Un enfant victime d’abus sexuel gardera toujours des séquelles importantes de cette agression. Le Dr. Ahlem Belhadj, pédopsychiatre, est formelle à ce propos : « même si les conséquences ne sont pas immédiates, elles vont se déclencher d’un moment à l’autre. En général tous les psychiatres vous diront que plus l’enfant est jeune plus les conséquences sont graves. Celles-ci sont différentes selon que la personnalité de l’enfant est structurée ou pas.
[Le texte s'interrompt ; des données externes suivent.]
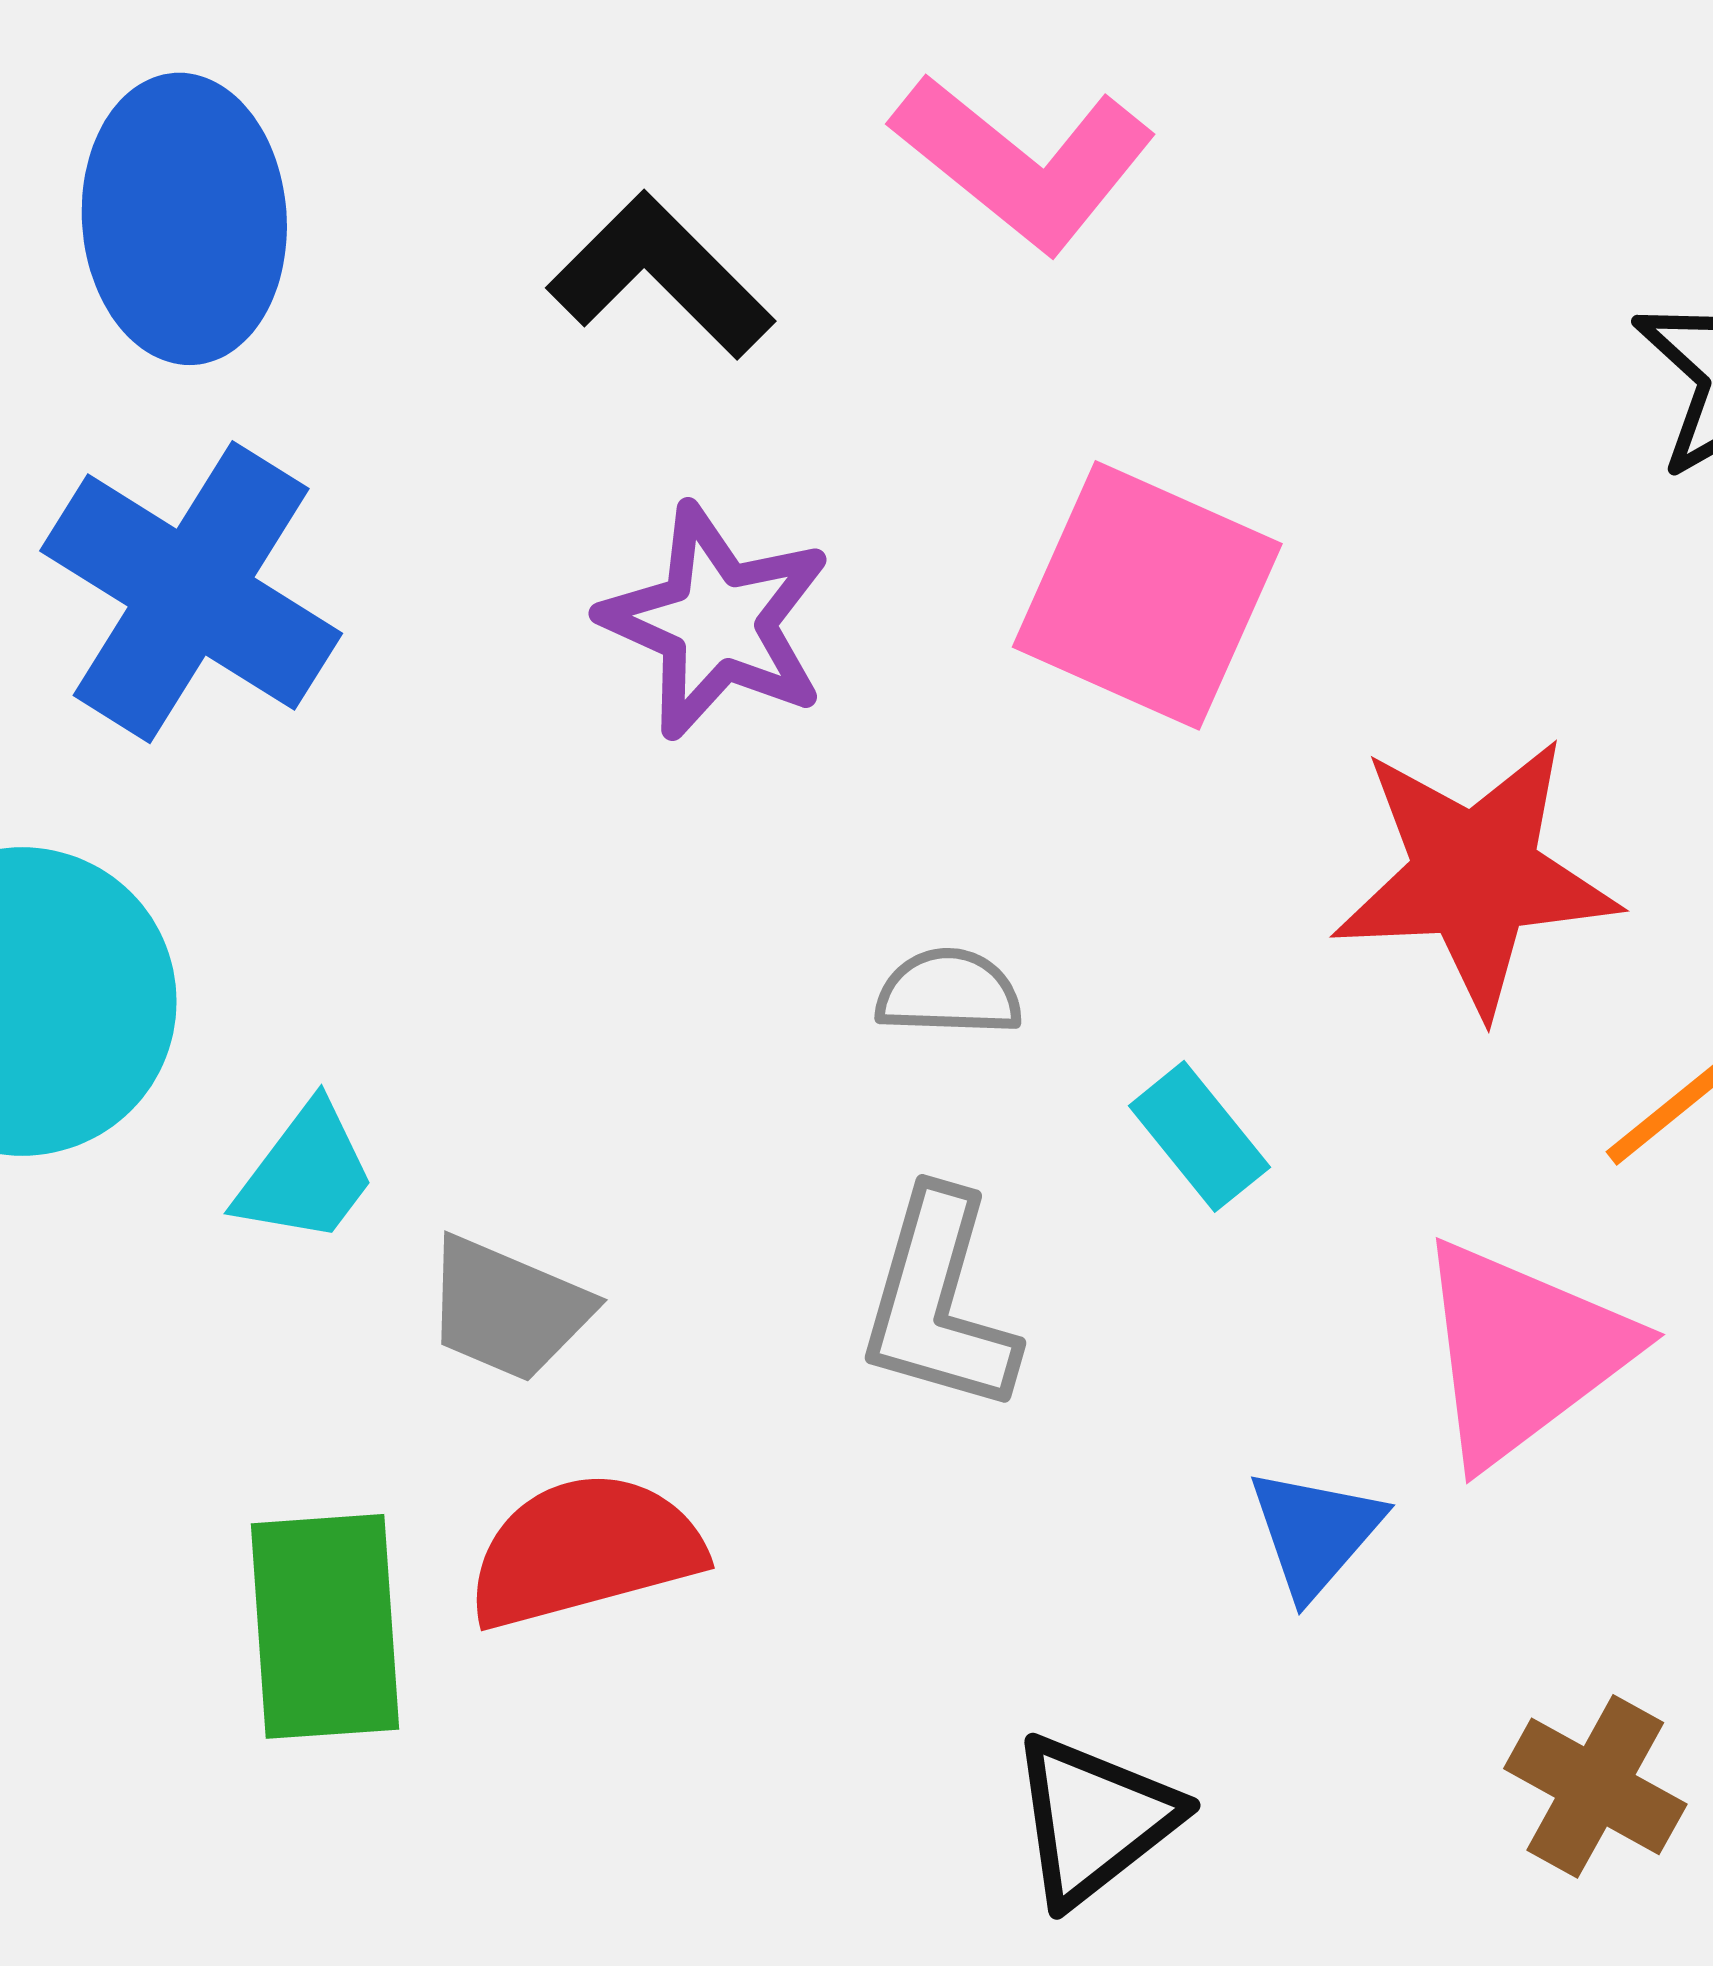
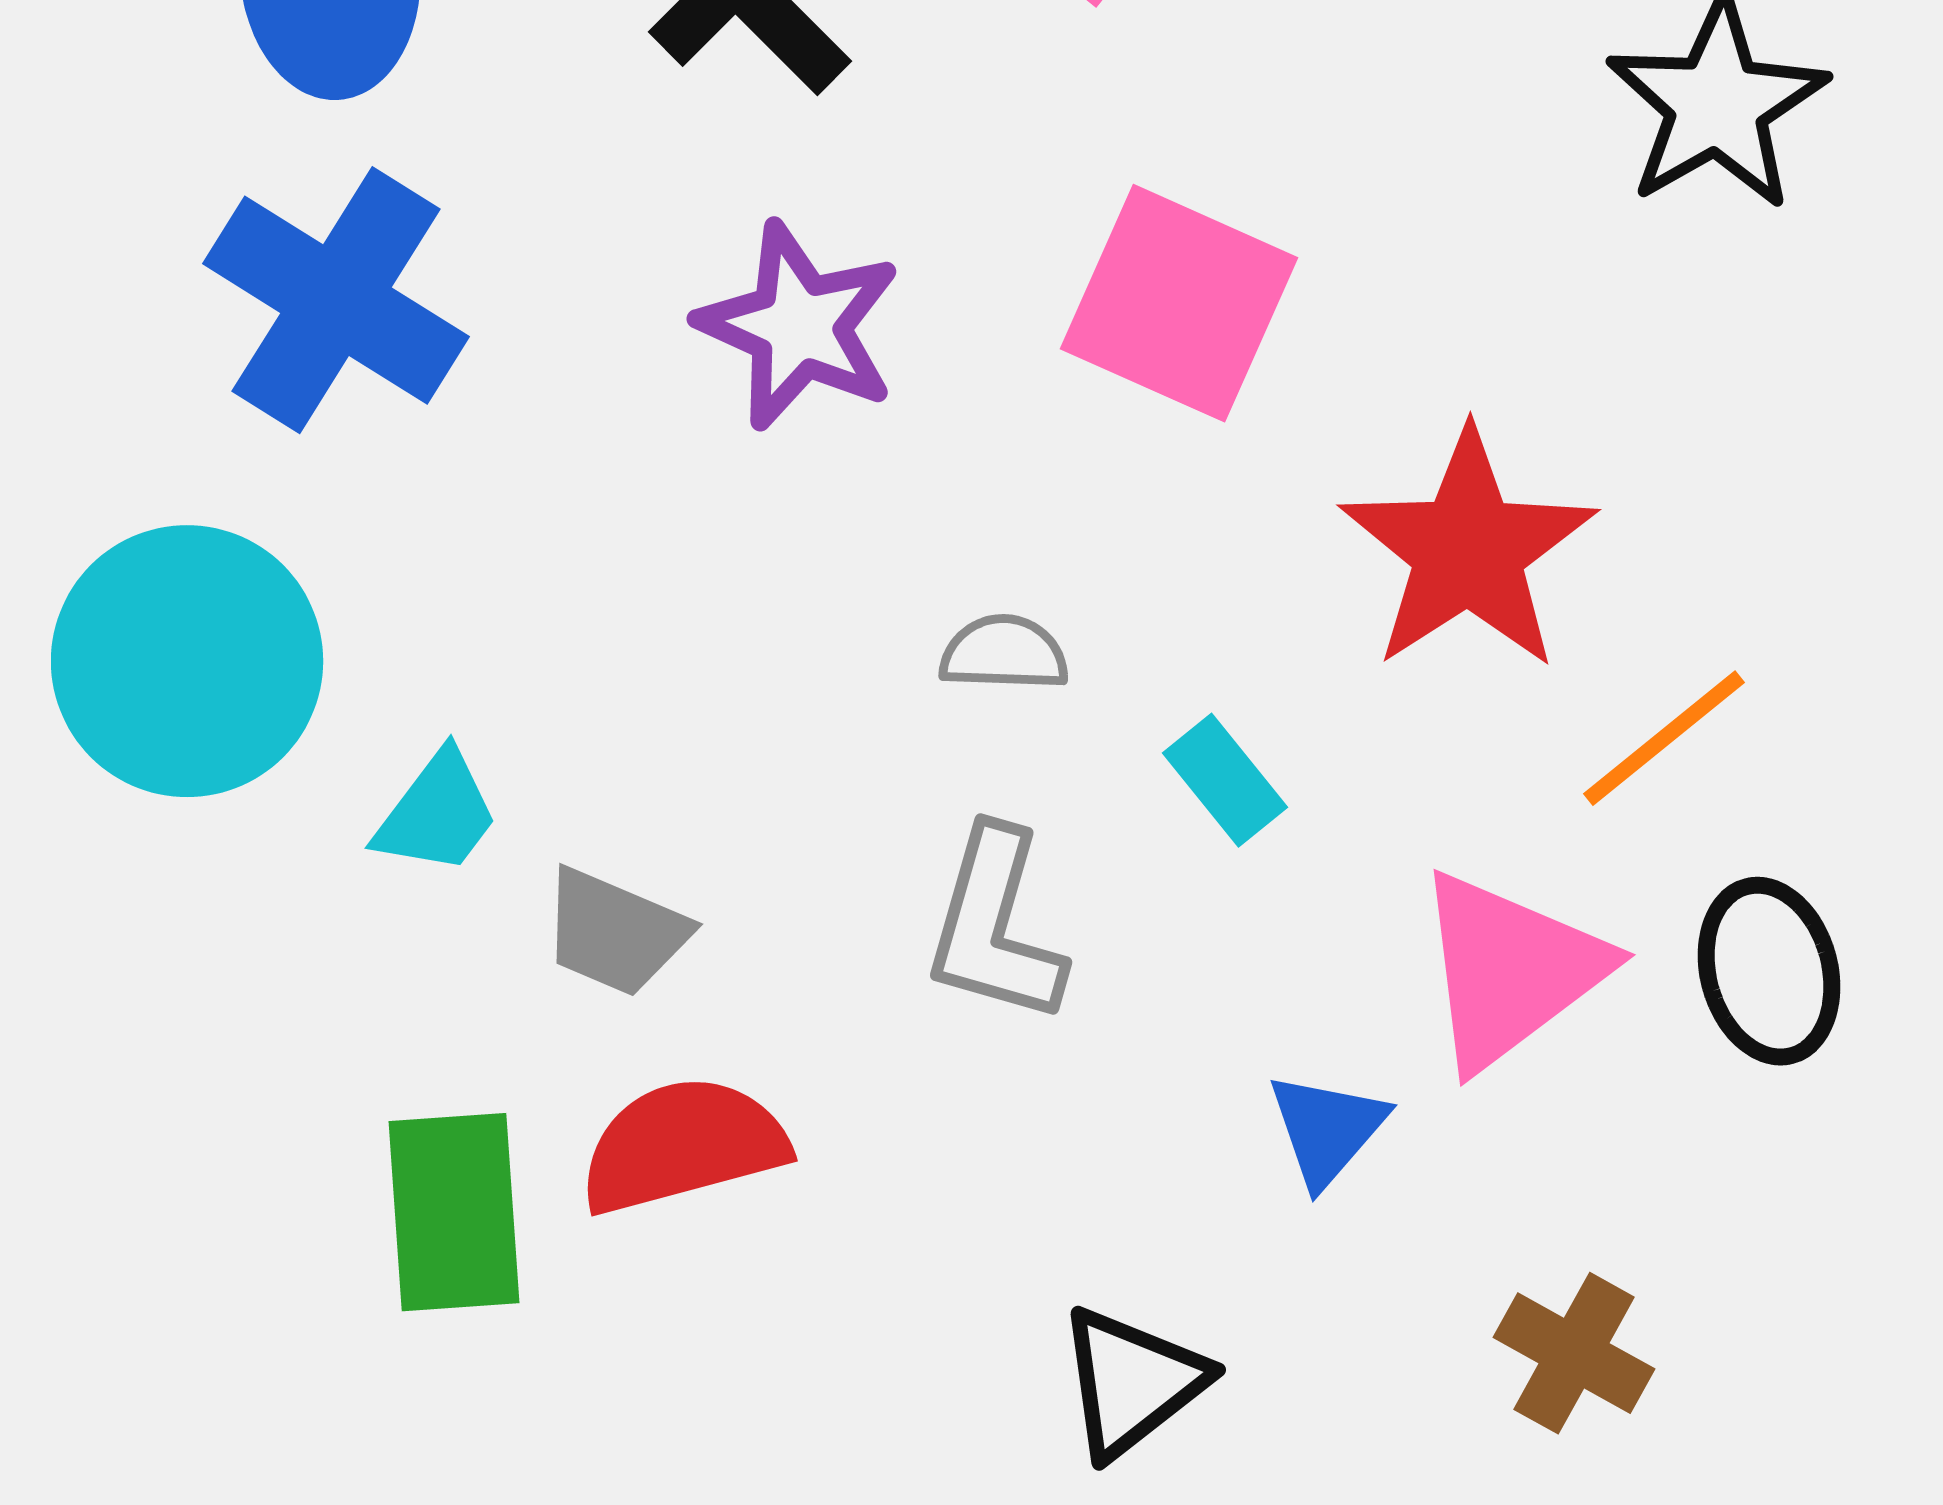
red star: (1475, 876) -> (1468, 550), turned -30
C’est vers l’âge de six ans que se construit la personnalité. Donc si l’abus survient chez un enfant avant cet âge, c’est encore plus grave. Et si l’agression est commise par une personne proche, qui est censée sécuriser l’enfant et qui entre dans la dynamique de la structuration, c’est encore plus grave. C’est sûr que le vécu de la sexualité ultérieure se fera avec beaucoup de difficultés. A chaque étape de la vie sexuelle de l’enfant, ça risque d’émerger : l’adolescence, le mariage, l’accouchement. Il restera une fragilité à ce niveau. Ce qui est sûr c’est que ça retentit sur le développement affectif de l’enfant sur le développement scolaire et social. Ajoutons à cela que, si l’entourage culpabilise l’enfant, les dégâts seront plus importants. C’est le cas des adolescentes au sein des familles, elles sont toujours responsables pour les autres. Un enfant qui a vu la famille réagir par rapport à l’agression dont il a été victime, qui a vu le juge prendre position, qui a vu qu’il y a eu une réparation dans la réalité, ce n’est pas le même enfant a qui on a dit tais-toi, qu’est ce que tu racontes, c’est ta faute ».
Le phénomène est fréquent, nous dit Dr Belhadj. Non seulement on n’en parle pas, mais les enfants n’ont pas d’éducation sexuelle, et souvent pensent que c’est dans la nature des choses. Des enfants viennent consulter pour troubles psychiatriques et là on découvre l’abus sexuel. On est face à un enfant avec des troubles qui n’entrent dans aucun tableau clinique classique : ce n’est pas une dépression, ce n’est pas une névrose, on retrouve des symptômes qui viennent de différentes pathologies psychiatriques. Devant une « non concordance » avec une pathologie bien connue et avec des troubles assez évidents qu’on pense alors au non dit, à une histoire refoulée. Mais il arrive que le tableau soit typique, qui évoque un stress post traumatique, de trouble anxieux bien individualisé.
L’expression clinique est très variable selon le sexe de l’enfant. Le développement de la personnalité de la petite fille n’est pas totalement symétrique à celui du garçon, chacun a ses caractéristiques. L’enfance chez les petits garçons est problématique, les problèmes surviennent plus tard chez la fille. Dans les consultations de pédopsychiatrie de part le monde, c’est 2/3 de garçons 1/3 de filles. Après, ça s’inverse. L’agression sexuelle est socialement très mal vécue, par les petits garçons. Il n’y a pas que les facteurs « psy », qui eux-mêmes sont sous l’influence des normes culturelles et sociale, il y a aussi toute la société et ce qui sera dit par les autres ».